From: Tomek CEDRO <tomek_at_cedro.info>
Date: Wed, 12 Nov 2025 19:20:41 UTC
On Wed, Nov 12, 2025 at 3:19 PM Frank Leonhardt <freebsd-doc@fjl.co.uk> wrote:
>
> On 12/11/2025 09:25, Sad Clouds wrote:
> > On Wed, 12 Nov 2025 03:58:34 +0100
> > Tomek CEDRO <tomek@cedro.info> wrote:
> >
> >> Hello world :-)
> >>
> >> On 14.3-RELEASE-p5 amd64 I have encountered a kernel panic (will
> >> report on bugzilla in a moment). After that I found some sites did not
> >> load in a web browser, so my first guess was to try zpool status -v
> >> and I got this:
> >>
> >> errors: Permanent errors have been detected in the following files:
> >>          zroot/usr/home:<0x0>
> >>
> >> Any guess what does the <0x0> mean and how to fix the situation?
> >> It should be a file name right?
> >>
> >> zpool scrub and resilver did not help :-(
> >>
> >> Will rolling back a snapshot fix the problem?
> >>
> >> Any hints appreciated :-)
> >> Tomek
> >>
> >> --
> >> CeDeROM, SQ7MHZ, http://www.tomek.cedro.info
> >>
> > Hi, I'm not a ZFS expert, but I wonder if this error is related to some
> > of the ZFS internal objects, rather than the file data blocks being
> > corrupted. In which case, ZFS may not be able to correctly repair it?
> >
> > I'm currently evaluating ZFS on FreeBSD for some of my storage needs
> > and your report is a bit concerning. Are you able to share the details
> > on the I/O workloads and the storage geometry you use? Do you have more
> > info on the kernel panic message or backtraces?
> >
> > If you put it all in the bug, then can you please share the bug ID?
> >
> > Thanks.
>
> I suspect <0x0> refers to the object number within a dataset, with zero
> being metadata. A permanent error is bad news.
>
> zpool scrub doesn't fix any errors - well not exactly. It tries to read
> everything and if it finds an error, it'll fix it. If you encounter an
> error outside of a scrub it'll fix it anyway, if it can.

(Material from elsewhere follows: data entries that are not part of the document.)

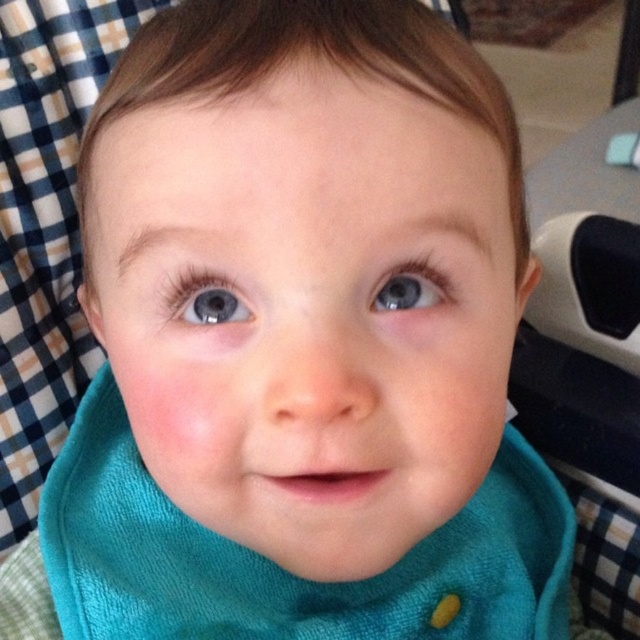 Question: Which of the following is the closest to the observer?

Choices:
 (A) (515, 500)
 (B) (193, 280)
 (C) (412, 301)

Answer: (B)

Question: Can you confirm if teal soft fabric bib at center is positioned to the left of blue glossy eye at center?

Choices:
 (A) no
 (B) yes

Answer: (A)

Question: Among these objects, which one is farthest from the camera?

Choices:
 (A) blue glossy eye at center
 (B) blue glossy eye at upper center
 (C) teal soft fabric bib at center

Answer: (C)

Question: Which object is positioned closest to the blue glossy eye at upper center?

Choices:
 (A) blue glossy eye at center
 (B) teal soft fabric bib at center

Answer: (A)

Question: Is teal soft fabric bib at center in front of blue glossy eye at upper center?

Choices:
 (A) no
 (B) yes

Answer: (A)

Question: Is teal soft fabric bib at center wider than blue glossy eye at center?

Choices:
 (A) yes
 (B) no

Answer: (A)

The point of a
> scrub is to ensure all your data is readable even if it hasn't been read
> it a while.
>
> This is most likely down to a compound hardware failure - with flaky
> drives it's still possible to lose both copies and not know about it
> (hence doing scrubs).
>
> My advice would be to back up what's remaining to tape ASAP before
> anything else.
>
> You can sometimes rollback to an earlier version of a dataset - take a
> look and see if it's readable (i.e. mount it or look for it in the .zfs
> directory). One good way is to use "zfs clone
> zroot/usr/home@snapshotname  zroot/usr/home_fingerscrossed"
>
> ZFS is NOT great at detecting failed drives. I'm currently investigating
> this for my blog (and it was the subject of a question I posted here in
> about Jan to which the answer was "hmm"). zfsd, however, does monitor
> drive health using devctl and might pick up impending drive failures
> before you get to this stage. I'm going through the source code now to
> convince myself it works (it's written in C++ and appears to be
> influenced by Design Patters so it's not exactly clear!)
>
> If the metadata for a dataset is unrecoverable you'll need to destroy
> and recreate the dataset from a backup. HOWEVER, I'd be investigating
> the health of the drives. dd them to /dev/null and see what you get. You
> can actually do this while ZFS is using them. Also check the console log
> for CAM messages - if it's got to that stage you really need to think
> about data recovery.
>
> Regards, Frank.

Sorry my previous response should go here :-P

Hmm this is brand new NVME drive not really likely to fail. I have the
same problem on zraid0 (stripe) array while initially I saw the bad
file name with 3 problems (vm image) it now turned into
ztuff/vm:<0x482>. Charlie Foxtrot :-(

I also have 4x4TB HDD zraid2 array and this one was not affected.

I have some snapshots will try to revert and see if that helps. Before
that I will backup data and then try to recover what is possible after
snap rollback.

--
CeDeROM, SQ7MHZ, http://www.tomek.cedro.info